I am sure the Minister is aware of the Proclaimers song “Letter from America”, which includes the line “Methil no more”, and that is what the decision of his and the Scottish Governments have delivered in reality for that community in Fife. Just a few weeks ago, the Prime Minister announced that he was launching a 10-point plan for a green industrial revolution that would deliver a quarter of a million new green jobs. I did not of course realise he meant jobs that were overseas. Can the Minister inform the House how many current and potential green jobs will be lost following the Scottish and UK Governments’ joint decision, in the words of the Scottish Trades Union Congress, to collude to “pull support” from BiFab in Fife?
I share the hon. Gentleman’s enthusiasm. As a former card-carrying member of the tartan army myself, I might be enthused about rejoining it, but being a member of the Whips Office, I am not sure I would always get slipped to attend the matches.
We understand from the Scottish Government, who are closest to the company, that there is no commercial way forward that is compatible with state aid. The UK Government are equally bound by the state aid rules, at least for the moment, and therefore there is no legal way for either Government to intervene at this stage.
I am sure that it will not have escaped anyone’s attention that the UK and Scottish Governments have just hidden behind EU state aid rules—the irony of that. The Minister did not give a figure, so let me give the figure: 500 highly skilled green jobs in Scotland abandoned.
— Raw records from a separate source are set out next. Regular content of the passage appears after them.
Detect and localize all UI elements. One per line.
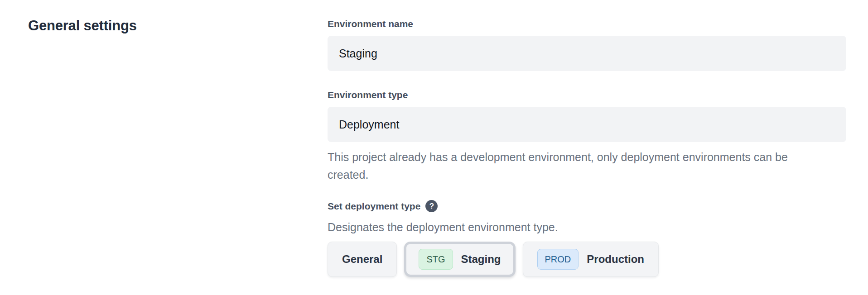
deployment-type-label-row: Set deployment type ?	[328, 200, 846, 212]
deployment-type-options: General STG Staging PROD Production	[328, 242, 846, 277]
deployment-type-group: Set deployment type ? Designates the dep…	[328, 200, 846, 277]
deployment-type-description: Designates the deployment environment ty…	[328, 219, 846, 236]
deployment-type-option-general-label: General	[342, 253, 382, 266]
deployment-type-option-staging[interactable]: STG Staging	[404, 242, 515, 277]
deployment-type-label: Set deployment type	[328, 200, 420, 212]
environment-name-input[interactable]	[328, 36, 846, 71]
section-heading-column: General settings	[0, 18, 328, 277]
question-mark-icon[interactable]: ?	[425, 200, 438, 212]
environment-type-label: Environment type	[328, 89, 846, 101]
environment-name-group: Environment name	[328, 18, 846, 71]
environment-type-help: This project already has a development e…	[328, 148, 846, 184]
general-settings-section: General settings Environment name Enviro…	[0, 0, 868, 277]
deployment-type-option-staging-label: Staging	[461, 253, 501, 266]
stg-badge: STG	[419, 249, 453, 270]
environment-type-input[interactable]	[328, 107, 846, 142]
deployment-type-option-general[interactable]: General	[328, 242, 397, 277]
deployment-type-option-production[interactable]: PROD Production	[523, 242, 659, 277]
page-title: General settings	[28, 18, 328, 33]
environment-type-group: Environment type This project already ha…	[328, 89, 846, 184]
deployment-type-option-production-label: Production	[587, 253, 644, 266]
environment-name-label: Environment name	[328, 18, 846, 30]
environment-type-help-line2: created.	[328, 166, 846, 184]
prod-badge: PROD	[537, 249, 579, 270]
environment-type-help-line1: This project already has a development e…	[328, 148, 846, 166]
settings-form: Environment name Environment type This p…	[328, 18, 846, 277]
And it is not just the Tories who are to blame; unbelievably, the SNP has repeatedly hidden behind the same EU state aid rule, despite initially agreeing to support BiFab and then pulling it without notice. It has ignored a Scottish parliamentary vote to sort it out, and on the SNP’s watch fabrication contracts for offshore wind farms have recently gone almost exclusively—where? —overseas. The post-covid recovery has to be about jobs, yet both Governments are unnecessarily abandoning good clean jobs, and this Government are risking a disastrous no deal Brexit, which will further decimate jobs. So I ask the Minister this: the Prime Minister has broken his promise of an oven-ready Brexit deal, so how many jobs will be lost in Scotland as a result of the Tories delivering a no deal Brexit?
I have already discussed this Government’s commitment to the 10-point plan and the up to 250,000 jobs across the whole of the UK. That is still in play, but this is obviously a disappointing situation, and the recent revelation that a private firm bought a majority stake in BiFab for just £4 before it went into administration raises serious questions about how the SNP Scottish Government could pour tens of millions into a company without securing that yard’s future. I agree with the hon. Gentleman that this whole matter requires a proper inquiry.